L’abbé Marcil dérange encore une fois lorsqu’il veut venir en aide aux prostituées dans le quartier. «Si je veux prêcher là-dessus, il faut bien que j’aille les voir, leur parler. Quand on avait des réunions de prêtres, je me faisais rentrer dedans, mais j’aimais ça», admet celui qui dit n’avoir jamais eu peur de la confrontation.

Parallèlement, les deux ecclésiastiques créeront le Centre Roland-Bertrand en 1983 qui lui-même engendrera la Tablée populaire, Partage Centre-Mauricie, le RDDS, Auto-Psy, etc. Pour financer tous ces organismes, ils créeront une fondation: Les Œuvres des abbés Marcil et Martel qui a remis à ce jour plus de 1,5 million$ dans des dizaines de services et de causes.

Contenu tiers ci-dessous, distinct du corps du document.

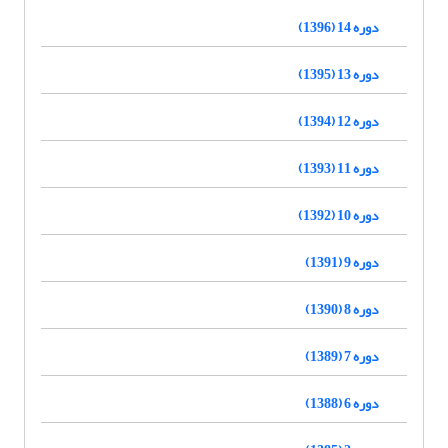
دوره 14 (1396)
دوره 13 (1395)
دوره 12 (1394)
دوره 11 (1393)
دوره 10 (1392)
دوره 9 (1391)
دوره 8 (1390)
دوره 7 (1389)
دوره 6 (1388)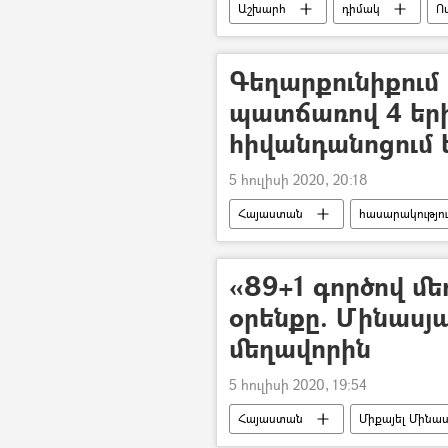
Աշխարհ
դիմակ
Ո
Կորոնավիրուսը աշխարհում
Գեղարքունիքում 
պատճառով 4 ե
հիվանդանոցում 
5 հուլիսի 2020, 20:18
Հայաստան
հասարակությո
վթար
ավտովթար
Վթար, պատահար, սպանություն, գող
«89+1 գործով մե
օրենքը. Մինասյ
մեղավորին
5 հուլիսի 2020, 19:54
Հայաստան
Միքայել Մինա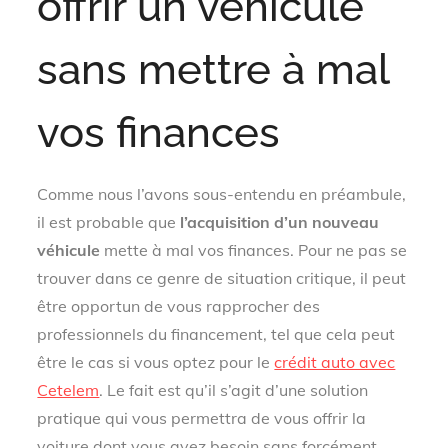
offrir un véhicule
sans mettre à mal
vos finances
Comme nous l’avons sous-entendu en préambule,
il est probable que
l’acquisition d’un nouveau
véhicule
mette à mal vos finances. Pour ne pas se
trouver dans ce genre de situation critique, il peut
être opportun de vous rapprocher des
professionnels du financement, tel que cela peut
être le cas si vous optez pour le
crédit auto avec
Cetelem
. Le fait est qu’il s’agit d’une solution
pratique qui vous permettra de vous offrir la
voiture dont vous avez besoin sans forcément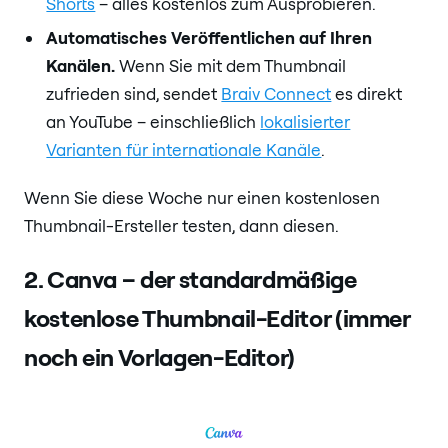
Shorts
– alles kostenlos zum Ausprobieren.
Automatisches Veröffentlichen auf Ihren
Kanälen.
Wenn Sie mit dem Thumbnail
zufrieden sind, sendet
Braiv Connect
es direkt
an YouTube – einschließlich
lokalisierter
Varianten für internationale Kanäle
.
Wenn Sie diese Woche nur einen kostenlosen
Thumbnail-Ersteller testen, dann diesen.
2. Canva – der standardmäßige
kostenlose Thumbnail-Editor (immer
noch ein Vorlagen-Editor)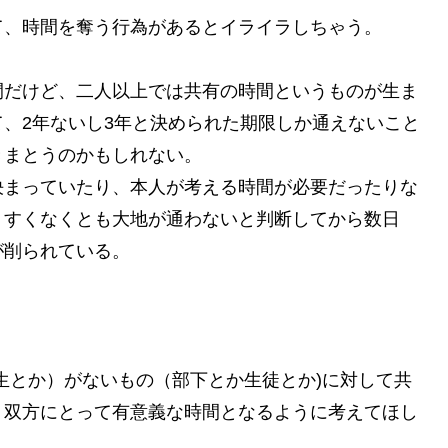
て、時間を奪う行為があるとイライラしちゃう。
間だけど、二人以上では共有の時間というものが生ま
、2年ないし3年と決められた期限しか通えないこと
きまとうのかもしれない。
決まっていたり、本人が考える時間が必要だったりな
、すくなくとも大地が通わないと判断してから数日
が削られている。
生とか）がないもの（部下とか生徒とか)に対して共
。双方にとって有意義な時間となるように考えてほし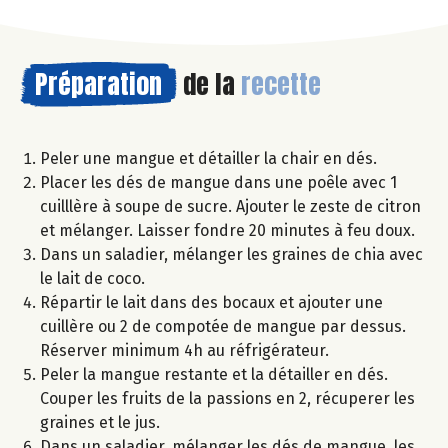
Préparation
de la
recette
Peler une mangue et détailler la chair en dés.
Placer les dés de mangue dans une poêle avec 1
cuilllère à soupe de sucre. Ajouter le zeste de citron
et mélanger. Laisser fondre 20 minutes à feu doux.
Dans un saladier, mélanger les graines de chia avec
le lait de coco.
Répartir le lait dans des bocaux et ajouter une
cuillère ou 2 de compotée de mangue par dessus.
Réserver minimum 4h au réfrigérateur.
Peler la mangue restante et la détailler en dés.
Couper les fruits de la passions en 2, récuperer les
graines et le jus.
Dans un saladier, mélanger les dés de mangue, les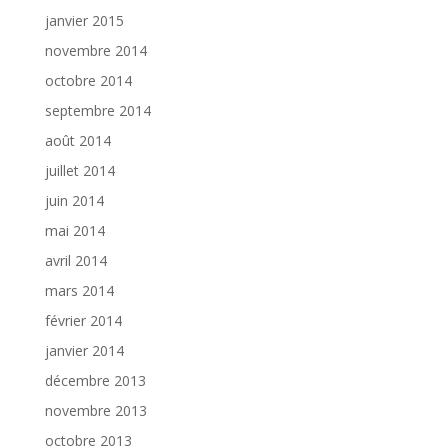
janvier 2015
novembre 2014
octobre 2014
septembre 2014
août 2014
juillet 2014
juin 2014
mai 2014
avril 2014
mars 2014
février 2014
janvier 2014
décembre 2013
novembre 2013
octobre 2013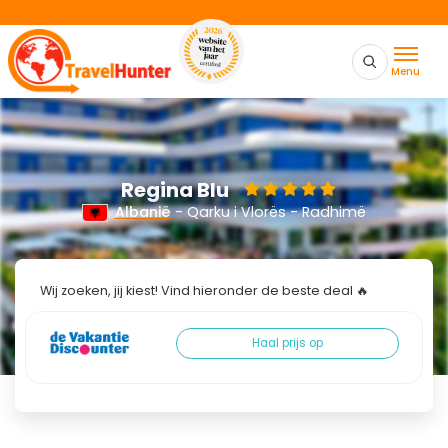
Menu
Regina Blu
Albanië
- Qarku i Vlorës - Radhimë
Wij zoeken, jij kiest! Vind hieronder de beste deal 🔥
Haal prijs op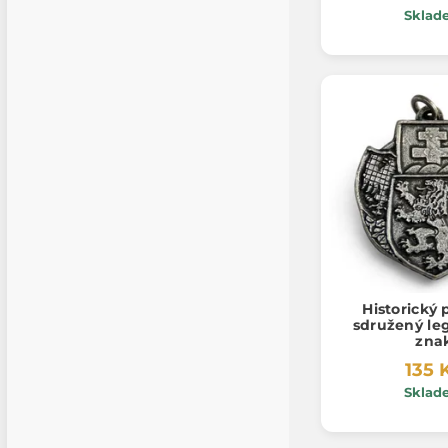
Sklad
Historický 
sdružený le
zna
135 
Sklad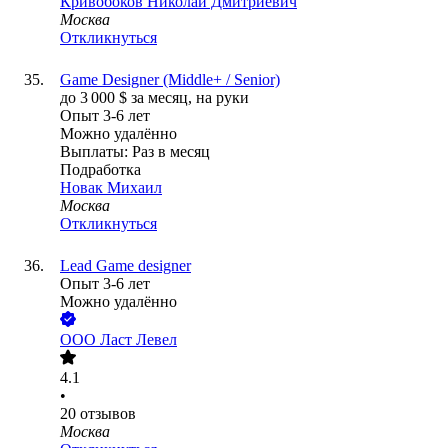
Кривобоков Николай Дмитриевич
Москва
Откликнуться
Game Designer (Middle+ / Senior)
до
3 000
$
за месяц,
на руки
Опыт 3-6 лет
Можно удалённо
Выплаты: Раз в месяц
Подработка
Новак Михаил
Москва
Откликнуться
Lead Game designer
Опыт 3-6 лет
Можно удалённо
ООО
Ласт Левел
4.1
•
20
отзывов
Москва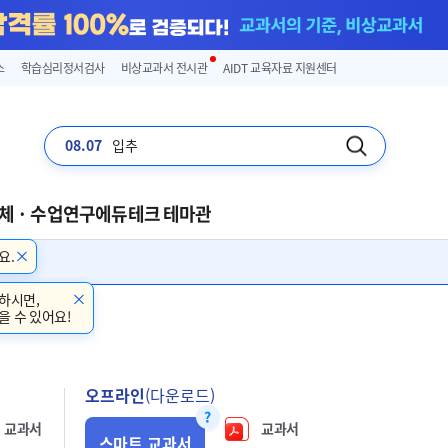
스
학습심리정서검사
비상교과서 전시관
AIDT 교육자료 지원센터
08.07
입추
체 · 수업연구
에듀테크 테마관
요.
하시면,
을 수 있어요!
오프라인
(다운로드)
교과서
교과서
스마트 교과서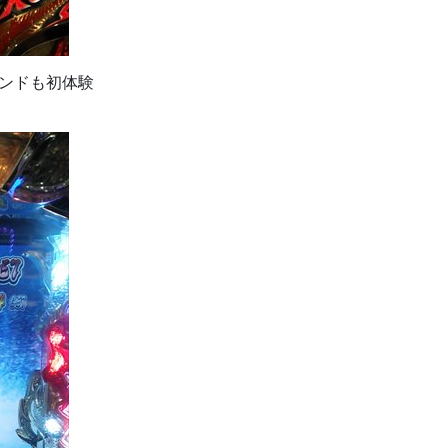
ンドも初体験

Aujourd’hui, l’homme de 77 ans jette un regard satisfait, mais teinté d’inquiétude sur ce qu’il voit. «Le quartier Saint-Marc/Christ-Roi a toujours fait l’objet de stéréotypes dans les médias, mais le secteur a connu une prospérité extraordinaire par rapport à celui qu’on a trouvé dans les années 1970. Il y a eu des subventions pour rénover les logements, mais les gens qui y habitaient sont partis maintenant. Aujourd’hui, on est en train de perdre nos acquis avec le retour de la violence, de la pauvreté plus extrême et de la drogue. C’est triste, mais on n’a pas de contrôle là-dessus», termine-t-il.